» **Assignment**: All lines after the one containing "Para quitar fotografías", together with that line itself, should be written out exactly, down to the last line of the entries below.

(Dataset items)
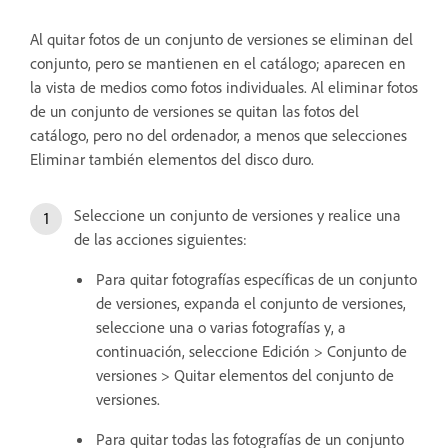
Al quitar fotos de un conjunto de versiones se eliminan del
conjunto, pero se mantienen en el catálogo; aparecen en
la vista de medios como fotos individuales. Al eliminar fotos
de un conjunto de versiones se quitan las fotos del
catálogo, pero no del ordenador, a menos que selecciones
Eliminar también elementos del disco duro.
Seleccione un conjunto de versiones y realice una
de las acciones siguientes:
Para quitar fotografías específicas de un conjunto
de versiones, expanda el conjunto de versiones,
seleccione una o varias fotografías y, a
continuación, seleccione Edición > Conjunto de
versiones > Quitar elementos del conjunto de
versiones.
Para quitar todas las fotografías de un conjunto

» **Exercise result**:
Para quitar fotografías específicas de un conjunto
de versiones, expanda el conjunto de versiones,
seleccione una o varias fotografías y, a
continuación, seleccione Edición > Conjunto de
versiones > Quitar elementos del conjunto de
versiones.
Para quitar todas las fotografías de un conjunto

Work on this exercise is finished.